Je ne connais pas les détails de l’affaire; chacun y va de son commentaire. Ce que je sais c’est que Manu Dibango est un grand artiste, très respecté partout dans le monde et il est une référence pour moi. Peu d’artistes peuvent se comparer à lui du point de vue de la carrière. J’ai hâte que le Cameroun qui foisonne d’artistes puisse leur offrir une société de droits d’auteurs qui fonctionne bien.

Sur le plan musical, comment vous situez-vous par rapport à vos compatriotes Richard Bona, Etienne Mbappé ou encore Henri Dikongue ?
Ces trois artistes ont dignement représenté le Cameroun à travers leur musique et je les respecte énormément.
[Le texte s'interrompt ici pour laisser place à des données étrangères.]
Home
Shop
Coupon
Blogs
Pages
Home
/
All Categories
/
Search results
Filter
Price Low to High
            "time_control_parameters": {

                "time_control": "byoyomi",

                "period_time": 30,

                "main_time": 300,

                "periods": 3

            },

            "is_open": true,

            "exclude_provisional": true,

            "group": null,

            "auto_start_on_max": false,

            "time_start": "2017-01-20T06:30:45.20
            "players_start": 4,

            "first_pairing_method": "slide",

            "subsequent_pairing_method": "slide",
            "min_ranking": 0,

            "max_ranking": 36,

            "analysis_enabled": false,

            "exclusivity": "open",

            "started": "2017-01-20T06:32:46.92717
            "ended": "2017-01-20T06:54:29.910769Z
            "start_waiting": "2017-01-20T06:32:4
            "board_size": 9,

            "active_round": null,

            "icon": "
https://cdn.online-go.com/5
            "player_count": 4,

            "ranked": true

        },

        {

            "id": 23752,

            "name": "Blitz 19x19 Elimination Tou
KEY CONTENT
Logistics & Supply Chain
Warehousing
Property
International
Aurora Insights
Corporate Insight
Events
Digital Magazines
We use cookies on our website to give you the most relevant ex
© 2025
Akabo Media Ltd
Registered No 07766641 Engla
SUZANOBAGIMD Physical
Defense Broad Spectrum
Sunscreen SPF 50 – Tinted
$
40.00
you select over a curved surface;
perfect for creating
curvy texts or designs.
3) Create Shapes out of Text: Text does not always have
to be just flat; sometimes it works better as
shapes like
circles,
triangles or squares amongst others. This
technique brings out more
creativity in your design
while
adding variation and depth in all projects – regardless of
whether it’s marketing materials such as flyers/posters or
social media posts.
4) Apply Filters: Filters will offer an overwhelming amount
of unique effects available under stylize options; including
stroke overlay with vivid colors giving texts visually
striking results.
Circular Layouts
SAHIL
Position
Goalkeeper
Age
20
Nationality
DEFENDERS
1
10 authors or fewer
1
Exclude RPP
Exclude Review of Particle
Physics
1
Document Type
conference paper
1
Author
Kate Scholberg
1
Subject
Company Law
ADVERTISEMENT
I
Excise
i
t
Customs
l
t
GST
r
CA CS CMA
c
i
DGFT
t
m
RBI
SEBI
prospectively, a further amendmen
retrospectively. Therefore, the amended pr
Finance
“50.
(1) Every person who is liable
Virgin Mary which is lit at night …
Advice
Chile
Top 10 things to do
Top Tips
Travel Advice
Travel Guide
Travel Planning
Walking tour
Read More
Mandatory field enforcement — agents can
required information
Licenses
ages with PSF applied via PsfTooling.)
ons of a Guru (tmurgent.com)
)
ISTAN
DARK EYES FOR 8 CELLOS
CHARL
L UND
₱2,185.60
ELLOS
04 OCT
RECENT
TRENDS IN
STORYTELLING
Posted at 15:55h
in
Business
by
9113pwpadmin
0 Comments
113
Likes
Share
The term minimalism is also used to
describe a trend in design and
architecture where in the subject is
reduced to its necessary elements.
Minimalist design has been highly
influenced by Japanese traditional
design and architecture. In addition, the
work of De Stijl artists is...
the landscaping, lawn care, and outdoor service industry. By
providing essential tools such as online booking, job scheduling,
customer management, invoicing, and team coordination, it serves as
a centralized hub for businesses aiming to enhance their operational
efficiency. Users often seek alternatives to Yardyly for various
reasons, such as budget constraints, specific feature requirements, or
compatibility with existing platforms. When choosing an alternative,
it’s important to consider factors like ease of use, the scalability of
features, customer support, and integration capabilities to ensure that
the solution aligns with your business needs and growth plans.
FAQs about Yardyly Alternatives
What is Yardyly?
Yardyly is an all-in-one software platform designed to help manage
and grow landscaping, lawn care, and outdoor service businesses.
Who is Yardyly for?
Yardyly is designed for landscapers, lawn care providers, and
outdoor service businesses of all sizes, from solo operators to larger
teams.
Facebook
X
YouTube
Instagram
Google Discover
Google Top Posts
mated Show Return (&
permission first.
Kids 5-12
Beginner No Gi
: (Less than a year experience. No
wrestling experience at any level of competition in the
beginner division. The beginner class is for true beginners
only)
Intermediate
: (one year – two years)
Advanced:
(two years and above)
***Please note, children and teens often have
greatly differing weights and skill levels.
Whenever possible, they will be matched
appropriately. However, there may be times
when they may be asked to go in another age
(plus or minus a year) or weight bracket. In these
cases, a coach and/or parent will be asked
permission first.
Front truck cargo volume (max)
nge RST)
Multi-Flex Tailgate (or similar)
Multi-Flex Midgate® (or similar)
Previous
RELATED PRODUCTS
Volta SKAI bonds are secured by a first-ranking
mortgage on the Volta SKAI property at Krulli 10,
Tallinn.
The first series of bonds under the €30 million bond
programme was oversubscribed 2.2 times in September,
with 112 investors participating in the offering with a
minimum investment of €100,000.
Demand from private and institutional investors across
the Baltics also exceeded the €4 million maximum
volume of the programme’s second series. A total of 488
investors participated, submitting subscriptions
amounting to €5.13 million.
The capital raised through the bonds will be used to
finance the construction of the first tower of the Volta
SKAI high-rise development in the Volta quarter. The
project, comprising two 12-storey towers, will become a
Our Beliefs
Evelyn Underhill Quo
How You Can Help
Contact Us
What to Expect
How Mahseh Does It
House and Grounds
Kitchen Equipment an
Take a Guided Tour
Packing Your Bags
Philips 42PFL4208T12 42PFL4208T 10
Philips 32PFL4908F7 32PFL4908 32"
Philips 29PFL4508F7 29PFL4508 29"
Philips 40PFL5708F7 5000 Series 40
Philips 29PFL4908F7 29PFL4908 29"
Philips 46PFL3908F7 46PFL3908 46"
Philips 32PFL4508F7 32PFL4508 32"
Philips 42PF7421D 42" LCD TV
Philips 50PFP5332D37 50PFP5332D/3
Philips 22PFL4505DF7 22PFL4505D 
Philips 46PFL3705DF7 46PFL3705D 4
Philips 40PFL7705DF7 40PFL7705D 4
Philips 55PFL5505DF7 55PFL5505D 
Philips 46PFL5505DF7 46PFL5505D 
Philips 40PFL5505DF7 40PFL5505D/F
Je ne me situe pas par rapport à eux. Chacun de nous suit sa propre trajectoire, et mon souhait est de faire honneur à mon public du monde entier.

Seriez-vous prête à venir vous installer définitivement au Cameroun, à Dibombari par exemple quand viendront vos vieux jours ? Peut-on savoir quelle est la date de votre prochain séjour au Cameroun ?
Je ne sais vraiment pas ce que je ferai lorsque je serai vieille. On verra à ce moment-là. Si Dieu veut, je serai au Cameroun en décembre prochain.